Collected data
- - - -
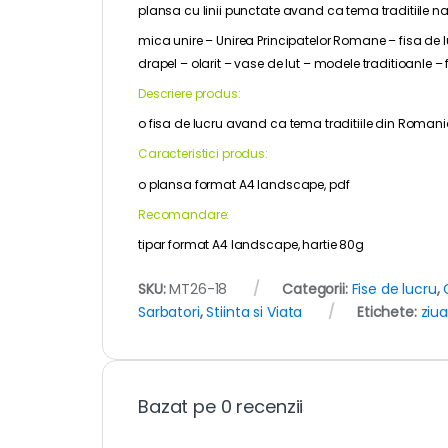
plansa cu linii punctate avand ca tema traditiile nat
mica unire – Unirea Principatelor Romane – fisa de 
drapel – olarit – vase de lut – modele traditioanle –
Descriere produs:
o fisa de lucru avand ca tema traditiile din Roman
Caracteristici produs:
o plansa format A4 landscape, pdf
Recomandare:
tipar format A4 landscape, hartie 80g
SKU:
MT26-18
Categorii:
Fise de lucru
,
Sarbatori
,
Stiinta si Viata
Etichete:
ziu
Bazat pe 0 recenzii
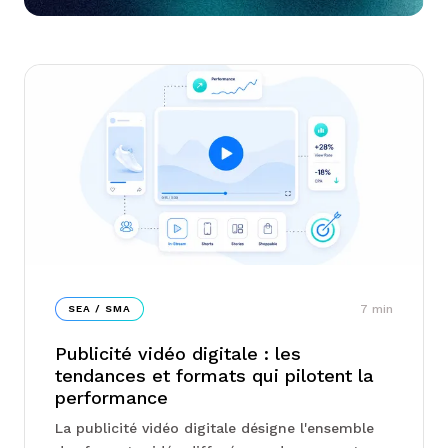
7
min
SEA / SMA
Publicité vidéo digitale : les
tendances et formats qui pilotent la
performance
La publicité vidéo digitale désigne l'ensemble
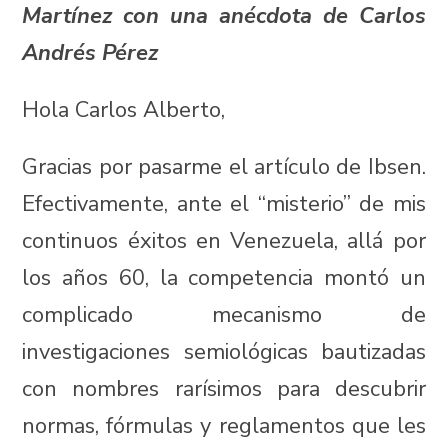
Martínez con una anécdota de Carlos
Andrés Pérez
Hola Carlos Alberto,
Gracias por pasarme el artículo de Ibsen.
Efectivamente, ante el “misterio” de mis
continuos éxitos en Venezuela, allá por
los años 60, la competencia montó un
complicado mecanismo de
investigaciones semiológicas bautizadas
con nombres rarísimos para descubrir
normas, fórmulas y reglamentos que les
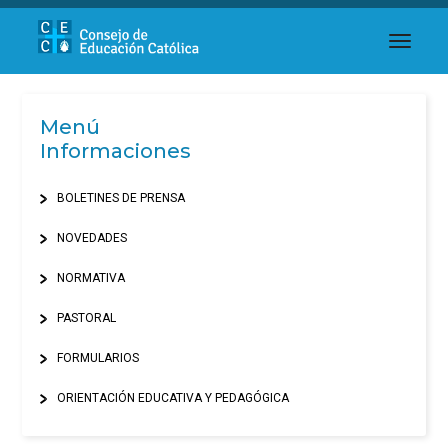
toggl
Menú
Informaciones
BOLETINES DE PRENSA
NOVEDADES
NORMATIVA
PASTORAL
FORMULARIOS
ORIENTACIÓN EDUCATIVA Y PEDAGÓGICA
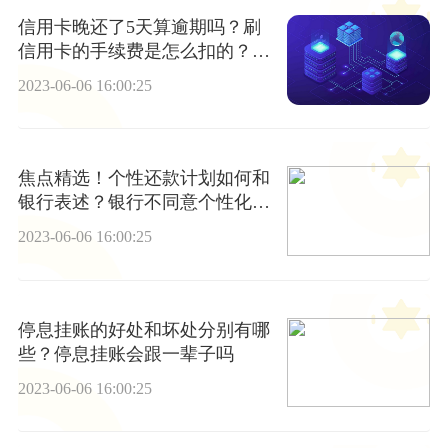
信用卡晚还了5天算逾期吗？刷
信用卡的手续费是怎么扣的？_
天天速看料
2023-06-06 16:00:25
焦点精选！个性还款计划如何和
银行表述？银行不同意个性化分
期还款怎么办？
2023-06-06 16:00:25
停息挂账的好处和坏处分别有哪
些？停息挂账会跟一辈子吗
2023-06-06 16:00:25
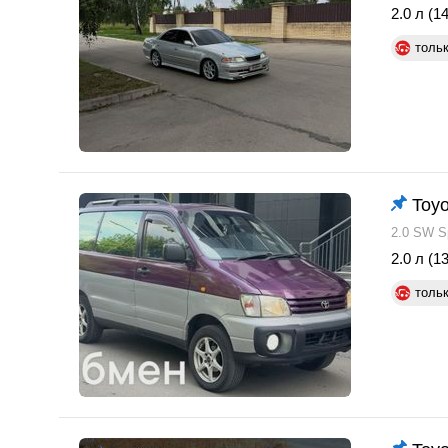
2.0 л (14
толь
Toyo
2.0 SW Sp
2.0 л (13
толь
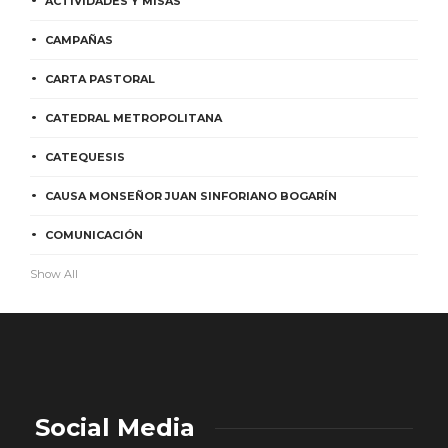
ACTIVIDADES Y MISAS
CAMPAÑAS
CARTA PASTORAL
CATEDRAL METROPOLITANA
CATEQUESIS
CAUSA MONSEÑOR JUAN SINFORIANO BOGARÍN
COMUNICACIÓN
Show All
Social Media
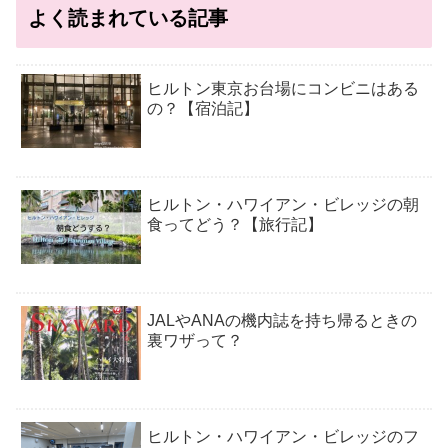
よく読まれている記事
ヒルトン東京お台場にコンビニはある
の？【宿泊記】
ヒルトン・ハワイアン・ビレッジの朝
食ってどう？【旅行記】
JALやANAの機内誌を持ち帰るときの
裏ワザって？
ヒルトン・ハワイアン・ビレッジのフ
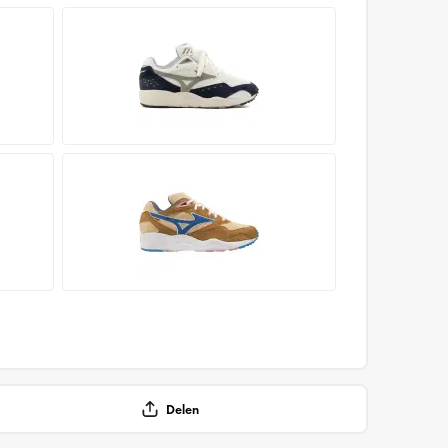
Delen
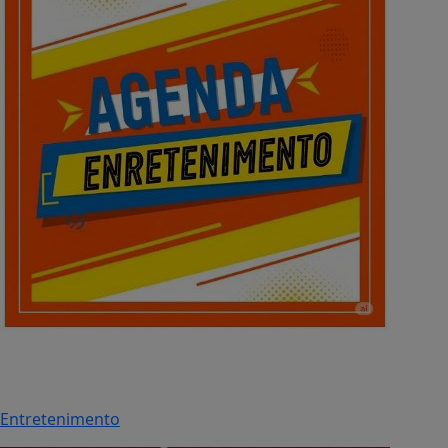
Entretenimento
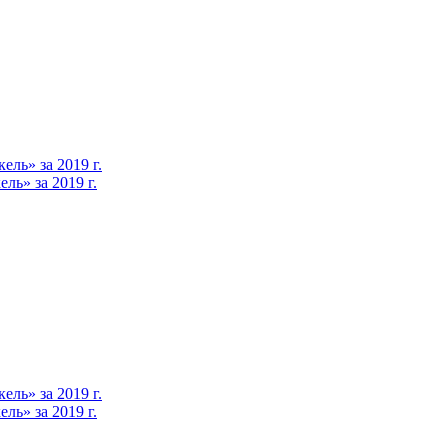
ль» за 2019 г.
ь» за 2019 г.
ль» за 2019 г.
ь» за 2019 г.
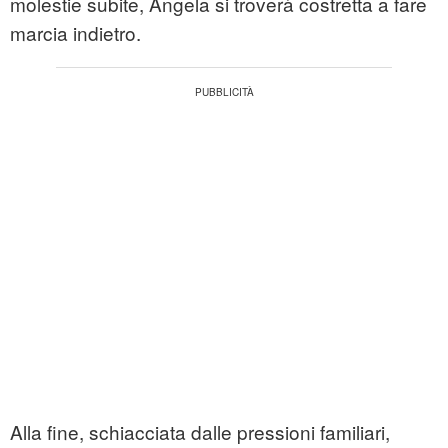
molestie subite, Angela si troverà costretta a fare
marcia indietro.
Alla fine, schiacciata dalle pressioni familiari,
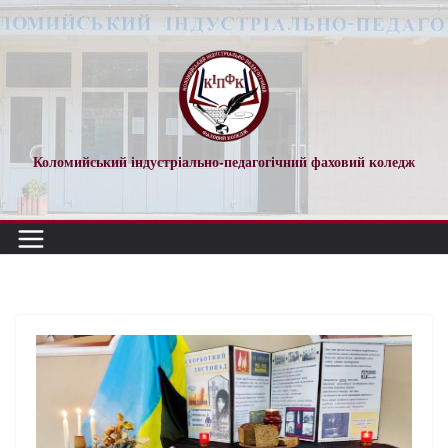
Коломийський індустріально-педагогічний фаховий коледж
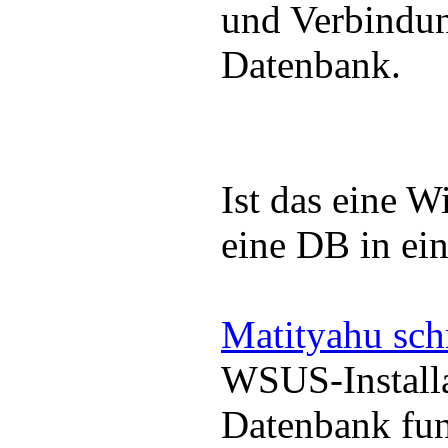
und Verbindu
Datenbank.
Ist das eine 
eine DB in ei
Matityahu sch
WSUS-Installa
Datenbank funk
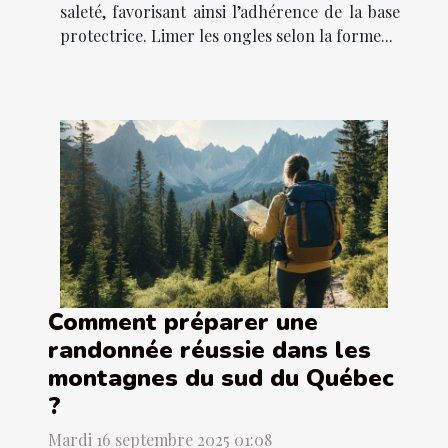
saleté, favorisant ainsi l’adhérence de la base
protectrice. Limer les ongles selon la forme...
Comment préparer une
randonnée réussie dans les
montagnes du sud du Québec
?
Mardi 16 septembre 2025 01:08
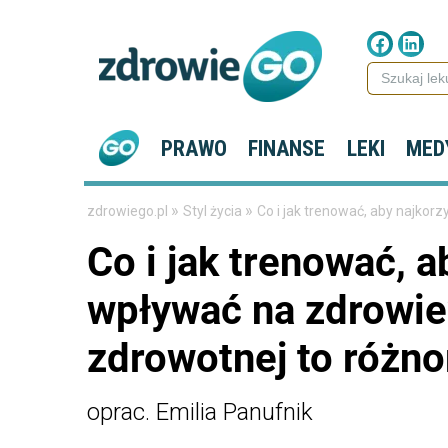
PRAWO
FINANSE
LEKI
MED
»
»
zdrowiego.pl
Styl życia
Co i jak trenować, aby najkor
Co i jak trenować, a
wpływać na zdrowie?
zdrowotnej to różn
oprac. Emilia Panufnik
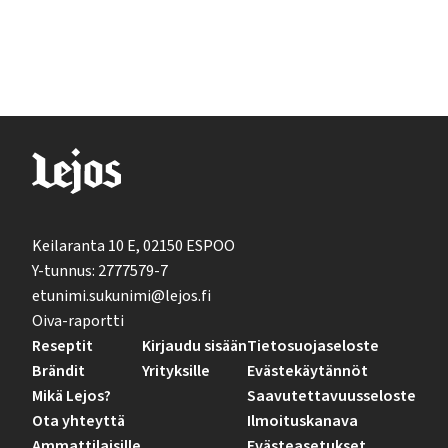
Keilaranta 10 E, 02150 ESPOO
Y-tunnus: 2777579-7
etunimi.sukunimi@lejos.fi
Oiva-raportti
Reseptit
Kirjaudu sisään
Tietosuojaseloste
Brändit
Yrityksille
Evästekäytännöt
Mikä Lejos?
Saavutettavuusseloste
Ota yhteyttä
Ilmoituskanava
Ammattilaisille
Evästeasetukset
- - - -
▶ _Instructions for the task_
Copy the records exactly as they appear, excluding images.

▶ _Answer box_
plansa cu linii punctate avand ca tema traditiile nat
mica unire – Unirea Principatelor Romane – fisa de 
drapel – olarit – vase de lut – modele traditioanle –
Descriere produs:
o fisa de lucru avand ca tema traditiile din Roman
Caracteristici produs:
o plansa format A4 landscape, pdf
Recomandare:
tipar format A4 landscape, hartie 80g
SKU:
MT26-18
Categorii:
Fise de lucru
,
Sarbatori
,
Stiinta si Viata
Etichete:
ziu
Bazat pe 0 recenzii
7
min
SEA / SMA
Publicité vidéo digitale : les
tendances et formats qui pilotent la
performance
La publicité vidéo digitale désigne l'ensemble
Martínez con una anécdota de Carlos
Andrés Pérez
Hola Carlos Alberto,
Gracias por pasarme el artículo de Ibsen.
Efectivamente, ante el “misterio” de mis
continuos éxitos en Venezuela, allá por
los años 60, la competencia montó un
complicado mecanismo de
investigaciones semiológicas bautizadas
con nombres rarísimos para descubrir
normas, fórmulas y reglamentos que les
toggl
Menú
Informaciones
BOLETINES DE PRENSA
NOVEDADES
NORMATIVA
PASTORAL
FORMULARIOS
ORIENTACIÓN EDUCATIVA Y PEDAGÓGICA
信用卡晚还了5天算逾期吗？刷
信用卡的手续费是怎么扣的？_
天天速看料
2023-06-06 16:00:25
焦点精选！个性还款计划如何和
银行表述？银行不同意个性化分
期还款怎么办？
2023-06-06 16:00:25
停息挂账的好处和坏处分别有哪
些？停息挂账会跟一辈子吗
2023-06-06 16:00:25
2.0 л (14
толь
Toyo
2.0 SW Sp
2.0 л (13
толь
ACTIVIDADES Y MISAS
CAMPAÑAS
CARTA PASTORAL
CATEDRAL METROPOLITANA
CATEQUESIS
CAUSA MONSEÑOR JUAN SINFORIANO BOGARÍN
COMUNICACIÓN
Show All
Social Media
よく読まれている記事
ヒルトン東京お台場にコンビニはある
の？【宿泊記】
ヒルトン・ハワイアン・ビレッジの朝
食ってどう？【旅行記】
JALやANAの機内誌を持ち帰るときの
裏ワザって？
ヒルトン・ハワイアン・ビレッジのフ
Delen
Entretenimento
ль» за 2019 г.
ь» за 2019 г.
ль» за 2019 г.
ь» за 2019 г.
molestie subite, Angela si troverà costretta a fare
marcia indietro.
Alla fine, schiacciata dalle pressioni familiari,
Коломийський індустріально-педагогічний фаховий коледж
und Verbindu
Datenbank.
Ist das eine 
eine DB in ei
Matityahu sch
WSUS-Installa
Datenbank funk
saleté, favorisant ainsi l’adhérence de la base
protectrice. Limer les ongles selon la forme...
Comment préparer une
randonnée réussie dans les
montagnes du sud du Québec
?
Mardi 16 septembre 2025 01:08
PRAWO
FINANSE
LEKI
MED
»
»
zdrowiego.pl
Styl życia
Co i jak trenować, aby najkor
Co i jak trenować, a
wpływać na zdrowie?
zdrowotnej to różn
oprac. Emilia Panufnik
Keilaranta 10 E, 02150 ESPOO
Y-tunnus: 2777579-7
etunimi.sukunimi@lejos.fi
Oiva-raportti
Reseptit
Kirjaudu sisään
Tietosuojaseloste
Brändit
Yrityksille
Evästekäytännöt
Mikä Lejos?
Saavutettavuusseloste
Ota yhteyttä
Ilmoituskanava
Ammattilaisille
Evästeasetukset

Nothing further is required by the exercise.